Purpose: Mesenchymal stem cells (MSCs) represent a promising therapeutic strategy in clinical research for dry eye, and their immunomodulatory effects can be enhanced through genetic modification. In this study, we constructed interleukin-10 (IL-10) gene-modified adipose-derived MSCs (IL-10-ADSCs) and investigated their protective effects and underlying mechanisms on rabbit autoimmune dacryoadenitis, an animal model of autoimmune dry eye.
Methods: ADSCs were isolated from rabbit adipose tissue and transduced with IL-10 overexpressing lentivirus. Then the preventive and therapeutic effects of IL-10-ADSCs on rabbit autoimmune dacryoadenitis were evaluated. Flow cytometry and Western blot were performed to assess the immunomodulatory effects of IL-10-ADSCs on T follicular helper (Tfh) cells. Bioinformatic analyses and functional gain and loss assays were used to determine the molecular mechanism underlying the effects of IL-10-ADSCs on Tfh responses.

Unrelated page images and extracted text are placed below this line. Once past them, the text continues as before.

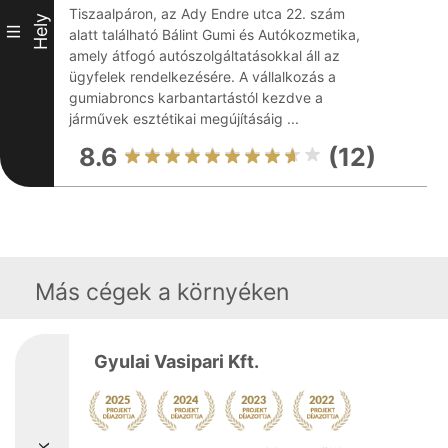
Tiszaalpáron, az Ady Endre utca 22. szám
Hely
III
alatt található Bálint Gumi és Autókozmetika,
amely átfogó autószolgáltatásokkal áll az
ügyfelek rendelkezésére. A vállalkozás a
gumiabroncs karbantartástól kezdve a
járművek esztétikai megújításáig ...
8.6
(12)
Más cégek a környéken
Gyulai Vasipari Kft.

Results: We demonstrated that IL-10-ADSCs maintain the cell surface phenotype and multi-differentiation potentials of MSCs. Intravenous injection of IL-10-ADSCs markedly attenuated autoimmune dacryoadenitis, yielding significantly superior clinical and pathological improvements compared to ADSCs. Further investigation revealed that IL-10-ADSCs administration significantly suppressed Tfh cell responses in vivo and in vitro, contributing to reduced inflammation and improved tissue damage. Mechanistically, IL-10-ADSCs exert their suppressive function on Tfh cells partially through the miR-142-5p/RC3H1 axis. Notably, IL-10-ADSCs subconjunctivally administered after disease onset efficiently ameliorated the severity of autoimmune dacryoadenitis.
Conclusions: IL-10-ADSCs ameliorate autoimmune dacryoadenitis by suppressing Tfh cell responses via suppressing the miR-142-5p/RC3H1 axis. The enhanced therapeutic effects of IL-10-ADSCs could be of significant value in improving the effectiveness of stem cell therapy in autoimmune dry eye.